The draft indictment describes another instance where Netanyahu turned to Erdan. In May 2014, Bezeq agreed to sell the ad site Yad2 to German publisher Axel Springer for $220 million. Both Erdan and Netanyahu had to sign off on the deal.
“On May 14, after you and your wife had for a year and a half conveyed numerous demands for coverage to the Elovitch couple, you signed the permit to move control of Walla’s subsidiary that operated the site Yad2" Mendelblit wrote. "Elovitch was in contact with you and officials around you to ensure that Minister Erdan’s signature would be expedited. The expedited approval was of great importance to Elovitch and Bezeq, because a delay in granting regulatory approval would have led the German buyer to withdraw from the deal.”
Although the source of that information could in this case have been Elovitch, or “officials around” Netanyahu, it may be assumed that Mendelblit would not have mentioned the claim unless Erdan had confirmed it.
Netanyahu took the opportunity of former cabinet minister Gideon Saar’s departure from politics in November 2014 to appoint Erdan public security minister. This meant the end of Erdan’s troublesome (from Elovitch’s point of view) term as communications minister.
Erdan probably did not object to receiving a senior cabinet position, but Mendelblit says Erdan asked Netanyahu to stay on as communications minister as well, apparently until the end of the term (the election was held in 2015), to see through the reform in the telecommunications market.
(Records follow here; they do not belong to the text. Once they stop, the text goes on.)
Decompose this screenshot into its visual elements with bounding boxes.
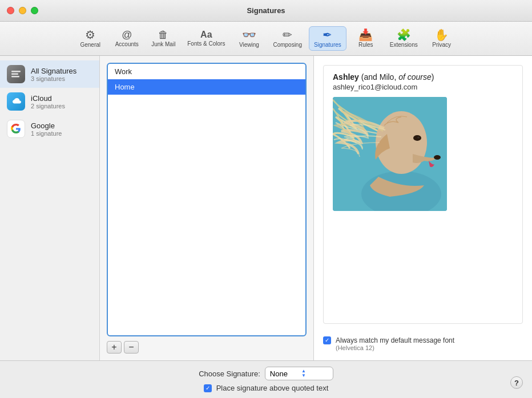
rules-label: Rules <box>358 42 373 48</box>
sig-item-work[interactable]: Work <box>108 64 305 79</box>
choose-sig-select[interactable]: None ▲ ▼ <box>265 367 333 380</box>
sig-item-home[interactable]: Home <box>108 79 305 95</box>
choose-sig-label: Choose Signature: <box>199 369 260 378</box>
main-content: All Signatures 3 signatures iCloud 2 sig… <box>0 56 532 360</box>
extensions-label: Extensions <box>390 42 418 48</box>
viewing-icon: 👓 <box>242 29 256 40</box>
icloud-name: iCloud <box>31 94 65 103</box>
signature-name-suffix: (and Milo, <box>359 72 398 82</box>
sidebar-item-icloud[interactable]: iCloud 2 signatures <box>0 88 99 115</box>
extensions-icon: 🧩 <box>397 29 411 40</box>
rules-icon: 📥 <box>358 29 373 40</box>
signature-name-bold: Ashley <box>333 72 359 82</box>
checkmark-icon: ✓ <box>325 338 329 343</box>
remove-signature-button[interactable]: − <box>124 341 139 354</box>
toolbar-accounts[interactable]: @ Accounts <box>110 27 144 50</box>
sidebar-item-google[interactable]: Google 1 signature <box>0 115 99 143</box>
toolbar-composing[interactable]: ✏ Composing <box>268 27 307 50</box>
svg-rect-0 <box>11 71 21 72</box>
font-match-row: ✓ Always match my default message font <box>323 336 523 344</box>
help-button[interactable]: ? <box>510 376 523 389</box>
icloud-icon <box>7 92 25 111</box>
general-label: General <box>80 42 100 48</box>
signatures-icon: ✒ <box>323 29 332 40</box>
minimize-button[interactable] <box>19 7 26 14</box>
signature-name-close: ) <box>432 72 434 82</box>
font-match-sub: (Helvetica 12) <box>336 344 523 351</box>
toolbar-extensions[interactable]: 🧩 Extensions <box>385 27 422 50</box>
place-sig-checkbox[interactable]: ✓ <box>204 384 212 392</box>
preview-area: Ashley (and Milo, of course) ashley_rico… <box>314 56 532 360</box>
toolbar-junk-mail[interactable]: 🗑 Junk Mail <box>146 27 180 50</box>
choose-sig-value: None <box>270 369 288 378</box>
fonts-colors-label: Fonts & Colors <box>187 40 225 47</box>
fonts-colors-icon: Aa <box>200 30 212 39</box>
accounts-label: Accounts <box>115 41 139 47</box>
toolbar-viewing[interactable]: 👓 Viewing <box>232 27 266 50</box>
svg-point-6 <box>434 155 441 160</box>
junk-mail-icon: 🗑 <box>158 30 168 40</box>
all-signatures-name: All Signatures <box>31 67 76 75</box>
icloud-text: iCloud 2 signatures <box>31 94 65 109</box>
window-title: Signatures <box>247 6 285 15</box>
place-sig-label: Place signature above quoted text <box>216 384 329 392</box>
signature-name-italic: of course <box>398 72 432 82</box>
toolbar-general[interactable]: ⚙ General <box>73 27 107 50</box>
general-icon: ⚙ <box>85 29 95 40</box>
toolbar-privacy[interactable]: ✋ Privacy <box>425 27 459 50</box>
select-arrows-icon: ▲ ▼ <box>301 369 306 378</box>
all-signatures-count: 3 signatures <box>31 75 76 82</box>
toolbar: ⚙ General @ Accounts 🗑 Junk Mail Aa Font… <box>0 22 532 56</box>
sidebar-item-all-signatures[interactable]: All Signatures 3 signatures <box>0 60 99 88</box>
signatures-label: Signatures <box>314 42 341 48</box>
viewing-label: Viewing <box>239 42 259 48</box>
google-text: Google 1 signature <box>31 121 62 137</box>
all-signatures-icon <box>7 65 25 83</box>
svg-rect-2 <box>11 76 19 78</box>
composing-label: Composing <box>273 42 302 48</box>
composing-icon: ✏ <box>283 29 292 40</box>
sig-list-actions: + − <box>107 341 307 354</box>
google-name: Google <box>31 121 62 130</box>
choose-sig-row: Choose Signature: None ▲ ▼ <box>199 367 333 380</box>
place-sig-checkmark-icon: ✓ <box>205 385 210 391</box>
toolbar-signatures[interactable]: ✒ Signatures <box>309 26 346 51</box>
signature-name-line: Ashley (and Milo, of course) <box>333 72 513 82</box>
google-count: 1 signature <box>31 130 62 137</box>
maximize-button[interactable] <box>31 7 38 14</box>
add-signature-button[interactable]: + <box>107 341 122 354</box>
signatures-area: Work Home + − <box>100 56 314 360</box>
sidebar: All Signatures 3 signatures iCloud 2 sig… <box>0 56 100 360</box>
svg-point-7 <box>413 135 421 141</box>
signature-image <box>333 97 447 211</box>
font-match-label: Always match my default message font <box>336 336 454 344</box>
privacy-icon: ✋ <box>434 29 449 40</box>
google-icon <box>7 120 25 138</box>
sig-list: Work Home <box>107 63 307 336</box>
svg-rect-1 <box>11 74 18 75</box>
accounts-icon: @ <box>122 30 132 40</box>
bottom-bar: Choose Signature: None ▲ ▼ ✓ Place signa… <box>0 360 532 398</box>
toolbar-rules[interactable]: 📥 Rules <box>349 27 383 50</box>
svg-point-8 <box>417 137 420 139</box>
font-match-checkbox[interactable]: ✓ <box>323 336 331 344</box>
bottom-bar-wrapper: Choose Signature: None ▲ ▼ ✓ Place signa… <box>0 360 532 398</box>
all-signatures-text: All Signatures 3 signatures <box>31 67 76 82</box>
privacy-label: Privacy <box>432 42 451 48</box>
window-buttons <box>7 7 38 14</box>
junk-mail-label: Junk Mail <box>151 41 175 47</box>
title-bar: Signatures <box>0 0 532 22</box>
signature-preview: Ashley (and Milo, of course) ashley_rico… <box>323 65 523 324</box>
toolbar-fonts-colors[interactable]: Aa Fonts & Colors <box>183 28 229 49</box>
signature-email: ashley_rico1@icloud.com <box>333 83 513 91</box>
icloud-count: 2 signatures <box>31 103 65 109</box>
close-button[interactable] <box>7 7 14 14</box>
place-sig-row: ✓ Place signature above quoted text <box>204 384 329 392</box>
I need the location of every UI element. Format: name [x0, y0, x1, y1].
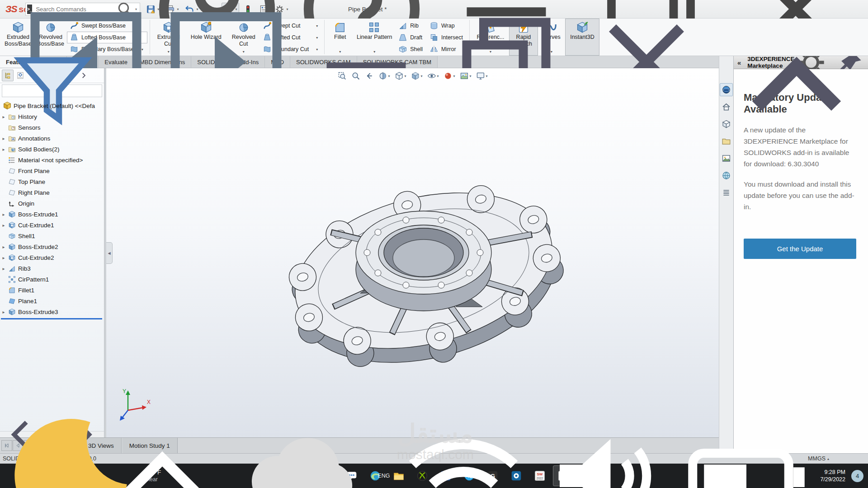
folder-cube-icon: [7, 145, 16, 153]
expand-arrow-icon[interactable]: [0, 266, 7, 271]
notification-badge[interactable]: 4: [851, 470, 863, 482]
view-tool-display-style[interactable]: [410, 70, 423, 81]
volume-icon[interactable]: [537, 408, 673, 488]
task-pane-tab-view-palette[interactable]: [720, 169, 733, 182]
material-icon: [7, 156, 16, 164]
hidden-icons-chevron[interactable]: [94, 408, 230, 488]
system-tray: ENG 9:28 PM 7/29/2022 4: [94, 464, 863, 488]
boss-extrude-icon: [7, 308, 16, 316]
hs-eye-icon: [427, 71, 436, 80]
cut-extrude-icon: [7, 254, 16, 262]
shell-t-icon: [7, 232, 16, 240]
hs-appearance-icon: [443, 71, 453, 80]
boss-extrude-icon: [7, 211, 16, 218]
graphics-area[interactable]: ◀: [106, 68, 719, 437]
tree-item-history[interactable]: History: [0, 111, 104, 122]
hs-scene-icon: [460, 71, 469, 80]
fillet-t-icon: [7, 286, 16, 294]
tp-list-icon: [722, 188, 731, 197]
collapse-ribbon-icon[interactable]: [729, 21, 864, 157]
tree-item-right-plane[interactable]: Right Plane: [0, 187, 104, 198]
tree-item-front-plane[interactable]: Front Plane: [0, 165, 104, 176]
tree-item-cut-extrude1[interactable]: Cut-Extrude1: [0, 220, 104, 230]
tree-item-cirpattern1[interactable]: CirPattern1: [0, 274, 104, 285]
view-tool-view-settings[interactable]: [475, 70, 489, 81]
hs-prev-icon: [364, 71, 373, 80]
expand-arrow-icon[interactable]: [0, 114, 7, 119]
notice-body-2: You must download and install this updat…: [744, 178, 854, 212]
plane-blue-icon: [7, 297, 16, 305]
tree-item-cut-extrude2[interactable]: Cut-Extrude2: [0, 252, 104, 263]
tree-item-boss-extrude3[interactable]: Boss-Extrude3: [0, 306, 104, 317]
hs-zoomarea-icon: [351, 71, 360, 80]
wifi-icon[interactable]: [396, 408, 531, 488]
hs-cube-icon: [394, 71, 403, 80]
clock-time: 9:28 PM: [820, 469, 845, 476]
battery-icon[interactable]: [679, 408, 814, 488]
expand-arrow-icon[interactable]: [0, 212, 7, 217]
expand-arrow-icon[interactable]: [0, 147, 7, 152]
expand-arrow-icon[interactable]: [0, 255, 7, 260]
heads-up-toolbar: [336, 70, 488, 81]
task-pane-tab-custom-properties[interactable]: [720, 186, 733, 199]
tp-globe-icon: [722, 171, 731, 180]
tree-item-boss-extrude2[interactable]: Boss-Extrude2: [0, 241, 104, 252]
command-manager-tabs: Features Sketch Markup Evaluate MBD Dime…: [0, 56, 719, 68]
hs-display-icon: [410, 71, 420, 80]
plane-icon: [7, 189, 16, 197]
view-tool-apply-scene[interactable]: [459, 70, 472, 81]
hs-section-icon: [378, 71, 387, 80]
boss-extrude-icon: [7, 243, 16, 251]
tree-item-origin[interactable]: Origin: [0, 198, 104, 209]
tree-item-annotations[interactable]: Annotations: [0, 133, 104, 144]
rib-t-icon: [7, 265, 16, 272]
cirpattern-icon: [7, 276, 16, 283]
onedrive-icon[interactable]: [236, 408, 372, 488]
solidworks-window: ЗS SOLIDWORKS ▸: [0, 0, 868, 488]
hs-settings-icon: [476, 71, 485, 80]
clock[interactable]: 9:28 PM 7/29/2022: [820, 469, 845, 483]
view-tool-zoom-to-fit[interactable]: [336, 70, 347, 81]
pipe-bracket-model[interactable]: [279, 158, 573, 397]
tree-item-material-not-specified[interactable]: Material <not specified>: [0, 155, 104, 165]
expand-arrow-icon[interactable]: [0, 136, 7, 141]
tree-root-part[interactable]: Pipe Bracket (Default) <<Defa: [0, 100, 104, 111]
feature-manager-panel: Pipe Bracket (Default) <<Defa History Se…: [0, 68, 104, 437]
tree-item-solid-bodies-2[interactable]: Solid Bodies(2): [0, 144, 104, 155]
language-indicator[interactable]: ENG: [377, 473, 390, 479]
view-tool-section-view[interactable]: [377, 70, 391, 81]
windows-taskbar: 106°F Clear W: [0, 464, 868, 488]
view-tool-hide-show-items[interactable]: [426, 70, 439, 81]
tree-filter-box[interactable]: [2, 84, 102, 97]
plane-icon: [7, 167, 16, 175]
tree-collapse-handle[interactable]: ◀: [106, 242, 113, 264]
expand-arrow-icon[interactable]: [0, 310, 7, 314]
expand-arrow-icon[interactable]: [0, 223, 7, 228]
get-the-update-button[interactable]: Get the Update: [744, 239, 856, 259]
tree-item-shell1[interactable]: Shell1: [0, 230, 104, 241]
logo-mark: ЗS: [5, 4, 17, 14]
expand-arrow-icon[interactable]: [0, 244, 7, 249]
triad-x-label: X: [147, 399, 151, 405]
triad-y-label: Y: [123, 388, 126, 394]
folder-clock-icon: [7, 113, 16, 121]
tree-item-boss-extrude1[interactable]: Boss-Extrude1: [0, 209, 104, 220]
folder-a-icon: [7, 135, 16, 142]
view-tool-zoom-to-area[interactable]: [350, 70, 361, 81]
cut-extrude-icon: [7, 221, 16, 229]
clock-date: 7/29/2022: [820, 476, 845, 483]
hs-zoomfit-icon: [337, 71, 346, 80]
tree-item-sensors[interactable]: Sensors: [0, 122, 104, 133]
tree-item-rib3[interactable]: Rib3: [0, 263, 104, 274]
view-tool-view-orientation[interactable]: [393, 70, 407, 81]
folder-gauge-icon: [7, 124, 16, 131]
tree-item-top-plane[interactable]: Top Plane: [0, 176, 104, 187]
view-tool-edit-appearance[interactable]: [443, 70, 456, 81]
feature-tree: Pipe Bracket (Default) <<Defa History Se…: [0, 99, 104, 437]
tree-item-plane1[interactable]: Plane1: [0, 296, 104, 306]
rollback-bar[interactable]: [1, 318, 102, 319]
part-icon: [3, 101, 12, 110]
view-tool-previous-view[interactable]: [363, 70, 374, 81]
origin-icon: [7, 200, 16, 207]
tree-item-fillet1[interactable]: Fillet1: [0, 285, 104, 296]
Netanyahu refused, and appointed himself communications minister.
This is the way Mendelblit described it: “Your decision not to extend Erdan’s term in the communications ministry was made despite Erdan’s request to remain in office, at least until ... the completion of the reform, which would have hurt Bezeq and Elovitch.”
The attorney general said messages on this matter were conveyed to the prime minister by Nir Hefetz. According to these statements “Elovitch is against Erdan continuing as communications minister.”
This matches reports by the Kan news corporation in June that one of the witnesses in this case told investigators that he had met Elovitch in late 2014 after Erdan had left the Communications Ministry and that Elovitch had boasted to him that the prime minister’s son Yair was already tweeting a new theory that Erdan had been pressured by the police to incriminate Netanyahu by means of intelligence information it had collected in the so-called Yitzhaki document, which contains intelligence on Knesset members and cabinet ministers in the outgoing Knesset, compiled on orders of the head of the police investigations and intelligence division at the time.